Мужчина без штанов робко показал пальцем на окно.
Аспирант мгновенно оказался у подоконника. И тут же услышал звук отъезжающего автомобиля.
— Все вниз! — скомандовал он омоновцам, а сам махнул через подоконник. Приземлился не слишком ловко, завалился на бок, перекувырнулся через плечо, вскочил. Красные стоп-сигналы издевательски мигнули на повороте.
Послышался шорох подошв — подлетала, тормозя юзом, его опергруппа в полном составе, то есть оба.
— Ушёл! — бросил им Аспирант. — Ушёл, скотина…
Опергруппа была ни при чём, стояла там, где он их поставил — под окнами два ноль шесть, за углом. И они прибежали, когда услышали звук мотора. И опять весь косяк на нём, на Аспиранте… но что делать, когда людей не дают, а не дают потому, что топ-сикрит… а было бы человек пятнадцать, и можно было бы перекрыть пути отхода…
Нельзя. Это Благоволин. Он находит дырки в любой преграде.
Гад.
Аспирант сунул парализатор в кобуру под пиджаком:
— Пошли.
И сам подумал: хорошо, что Благово угнал «Додж». А если бы микроавтобус? Так бы и маршировали сейчас по улице. Парад лузеров…

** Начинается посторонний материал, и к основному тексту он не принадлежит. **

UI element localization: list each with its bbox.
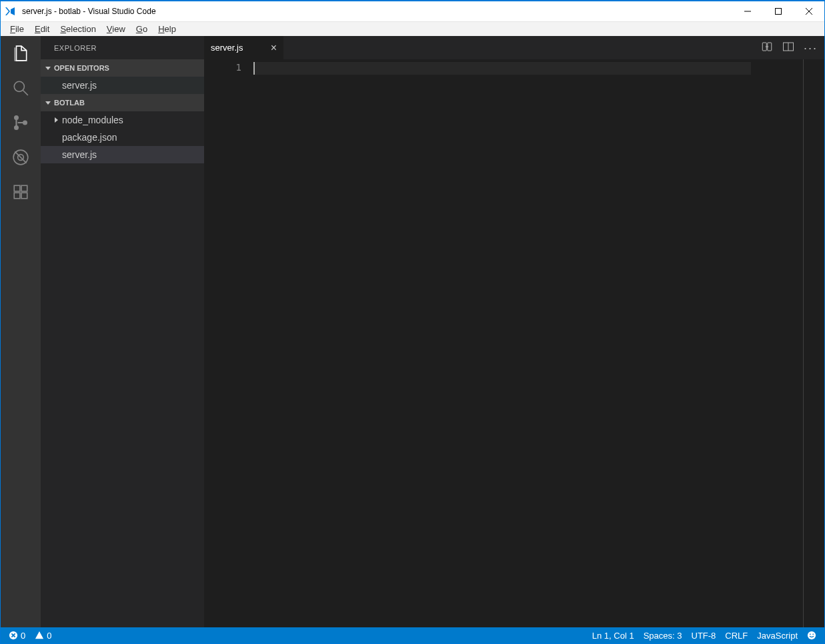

У микроавтобуса было пробито переднее колесо. Чем он так, пальцем, что ли? С него станется…
Пока меняли колесо, подъехала полиция. Аспирант предъявил удостоверение, потолковал со старлеем, сказал, что никаких погонь и перехватов организовывать не надо — трупов и так достаточно.
Потом вспомнил, вернулся в больницу и не без труда изъял историю болезни, заодно собрал персонал и попросил держать языки на привязи — пациент «неизвестный № 4» («Почему четыре? — Это за текущий год…») в реакциях непредсказуем и потому крайне опасен. Попутно он попытался произвести эпивербальное внушение, но не был уверен, что получилось — слишком много адреналина выплеснулось и слишком велик был облом. Хорошо было «людям в чёрном» — пыхнул лампочкой, и вся недолга…
Уже заполночь, когда омоновцев отправили по месту дислокации, а сами уединились в съёмной квартире на углу Продольной и Ватутина; домик был двухэтажный, с одним подъездом и скрипучей деревянной лестницей. «Вы что, получше ничего не могли найти?» — буркнул было Аспирант, но потом, оглядевшись, понял, что ребята постарались на совесть: нижний этаж, переделанный когда-то под магазинчик, сейчас пустовал, в квартире напротив жила старая глухая бабка, въезд и выезд со двора был на две улицы, а сам двор ниоткуда не просматривался: напротив громоздилась облупленная стена давно заброшенного тарного цеха; соседний дом скрывался за несколькими разросшимися карагачами. В квартире мебель была только на кухне: шкафчик, стол, две табуретки, — поэтому пришлось докупить два надувных матраца и надувное же кресло. В него, пользуясь правом старшего, уселся Аспирант, кивнув подчинённым: располагайтесь. Они и расположились, пусть не слишком удобно, но — не теряя достоинства.